La réforme de l'assurance maladie instaurée par la loi du 13 août 2004 a déjà montré toute son efficacité dans la réduction du déficit. Sans elle, ce dernier aurait été de 16 milliards d'euros en 2005 ; aujourd'hui, nous l'avons réduit à 6 milliards d'euros, et nous ferons mieux encore l'année prochaine en le ramenant à 3, 9 milliards d'euros.
L'effort est très important, car, si l'assurance maladie a bénéficié d'un apport de recettes complémentaires à hauteur de 4 milliards d'euros dans le cadre du plan de redressement, on voit bien que, par rapport à un déficit tendanciel de 16 milliards d'euros, l'essentiel du chemin a été fait grâce à de moindres dépenses.
La loi portant réforme des retraites a, quant à elle, permis de sécuriser nos retraites à l'horizon de 2020. Grâce à elle, le besoin de financement du régime général de l'assurance vieillesse à l'horizon de 2020 devrait être réduit d'environ un tiers et celui des fonctions publiques de moitié. Le grand rendez-vous de 2008 se présente dans des conditions d'autant plus favorables que le chômage baisse fortement et que la natalité française progresse au point que notre pays fait figure d'exception en Europe.
Je voudrais souligner ce qui me paraît être la grande leçon de toutes les politiques de sécurité sociale menées depuis vingt ans, à savoir que la seule manière de lutter efficacement contre le déficit, la seule façon de maîtriser structurellement les dépenses, c'est d'agir sur les comportements en veillant à faire jouer la responsabilité de tous : responsabilité des patients, à travers la mise en place du parcours de soins et le choix d'un médecin traitant ; responsabilité des médecins, à travers la convention médicale ; responsabilité des pharmaciens ; responsabilité dans l'usage des médicaments, pour que la sécurité sociale finance les traitements les plus efficaces au meilleur prix ; responsabilité aussi des industriels dans la maîtrise de la promotion des médicaments.
Pour continuer à assurer cette maîtrise des dépenses, il nous faut persévérer dans ce choix de modifier les comportements, en nous appuyant sur les instruments de gouvernance que nous avons mis en place et en cherchant sans cesse à renforcer les logiques de responsabilité.

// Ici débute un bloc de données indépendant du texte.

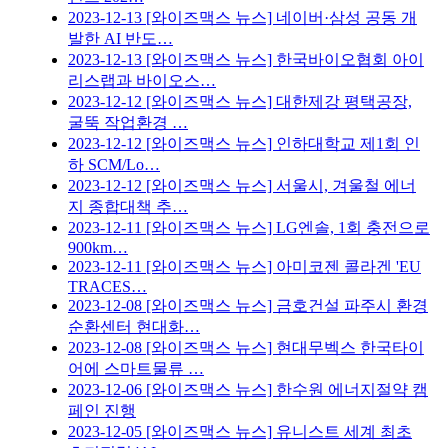
2023-12-13
[와이즈맥스 뉴스] 네이버·삼성 공동 개
발한 AI 반도…
2023-12-13
[와이즈맥스 뉴스] 한국바이오협회 아이
리스랩과 바이오스…
2023-12-12
[와이즈맥스 뉴스] 대한제강 평택공장,
굴뚝 작업환경 …
2023-12-12
[와이즈맥스 뉴스] 인하대학교 제1회 인
하 SCM/Lo…
2023-12-12
[와이즈맥스 뉴스] 서울시, 겨울철 에너
지 종합대책 추…
2023-12-11
[와이즈맥스 뉴스] LG엔솔, 1회 충전으로
900km…
2023-12-11
[와이즈맥스 뉴스] 아미코젠 콜라겐 'EU
TRACES…
2023-12-08
[와이즈맥스 뉴스] 금호건설 파주시 환경
순환센터 현대화…
2023-12-08
[와이즈맥스 뉴스] 현대무벡스 한국타이
어에 스마트물류 …
2023-12-06
[와이즈맥스 뉴스] 한수원 에너지절약 캠
페인 진행
2023-12-05
[와이즈맥스 뉴스] 유니스트 세계 최초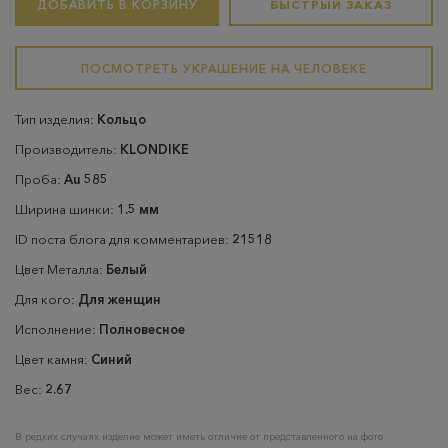
ДОБАВИТЬ В КОРЗИНУ
БЫСТРЫЙ ЗАКАЗ
ПОСМОТРЕТЬ УКРАШЕНИЕ НА ЧЕЛОВЕКЕ
Тип изделия:
Кольцо
Производитель:
KLONDIKE
Проба:
Au 585
Ширина шинки:
1.5 мм
ID поста блога для комментариев:
21518
Цвет Металла:
Белый
Для кого:
Для женщин
Исполнение:
Полновесное
Цвет камня:
Синий
Вес:
2.67
В редких случаях изделие может иметь отличие от представленного на фото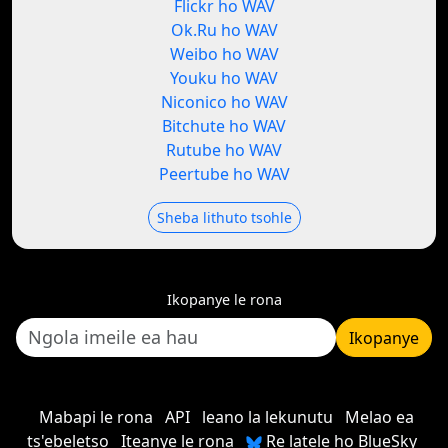
Flickr ho WAV
Ok.Ru ho WAV
Weibo ho WAV
Youku ho WAV
Niconico ho WAV
Bitchute ho WAV
Rutube ho WAV
Peertube ho WAV
Sheba lithuto tsohle
Ikopanye le rona
Ikopanye
Mabapi le rona
API
leano la lekunutu
Melao ea
ts'ebeletso
Iteanye le rona
Re latele ho BlueSky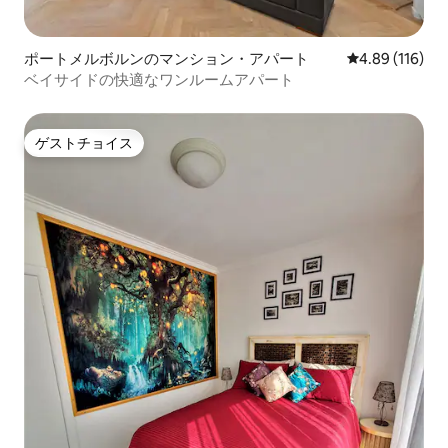
ポートメルボルンのマンション・アパート
レビュー116件
4.89 (116)
ベイサイドの快適なワンルームアパート
ゲストチョイス
ゲストチョイス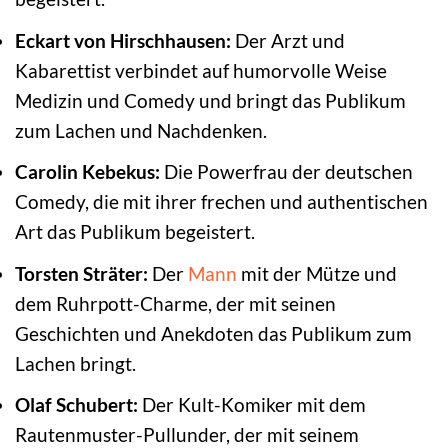
Eckart von Hirschhausen:
Der Arzt und
Kabarettist verbindet auf humorvolle Weise
Medizin und Comedy und bringt das Publikum
zum Lachen und Nachdenken.
Carolin Kebekus:
Die Powerfrau der deutschen
Comedy, die mit ihrer frechen und authentischen
Art das Publikum begeistert.
Torsten Sträter:
Der
Mann
mit der Mütze und
dem Ruhrpott-Charme, der mit seinen
Geschichten und Anekdoten das Publikum zum
Lachen bringt.
Olaf Schubert:
Der Kult-Komiker mit dem
Rautenmuster-Pullunder, der mit seinem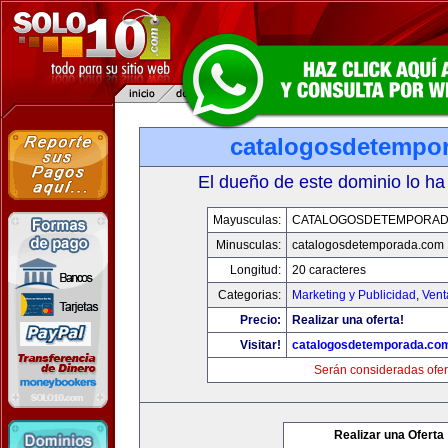
catalogosdetempo
El dueño de este dominio lo ha
Mayusculas:
CATALOGOSDETEMPORAD
Minusculas:
catalogosdetemporada.com
Longitud:
20 caracteres
Categorias:
Marketing y Publicidad
,
Vent
Precio:
Realizar una oferta!
Visitar!
catalogosdetemporada.co
Serán consideradas ofer
Realizar una Oferta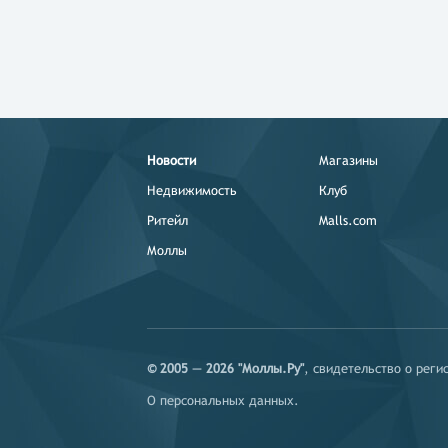
Новости
Магазины
Недвижимость
Клуб
Ритейл
Malls.com
Моллы
© 2005 — 2026 "Моллы.Ру"
, свидетельство о рег
О персональных данных
.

Nous n'avons pas encore été au bout des six milliards de dépenses inutiles que la Cour des comptes a identifiés. Nous obtenons des résultats sur les indemnités journalières, notamment en matière d'accidents du travail, et sur le médicament, mais nous devons continuer à agir sur les gisements d'économies qui demeurent. Je pense, par exemple, aux affections de longue durée ou aux actes inutiles ou redondants que la mise en oeuvre du dossier médical personnel permettra de limiter.
La priorité, c'est donc bien de poursuivre le redressement des comptes de la sécurité sociale. Et les chiffres prouvent que nous sommes sur la bonne voie : nous avons réduit de près de 20 % - je le rappelle - le déficit du régime général entre 2005 et 2006.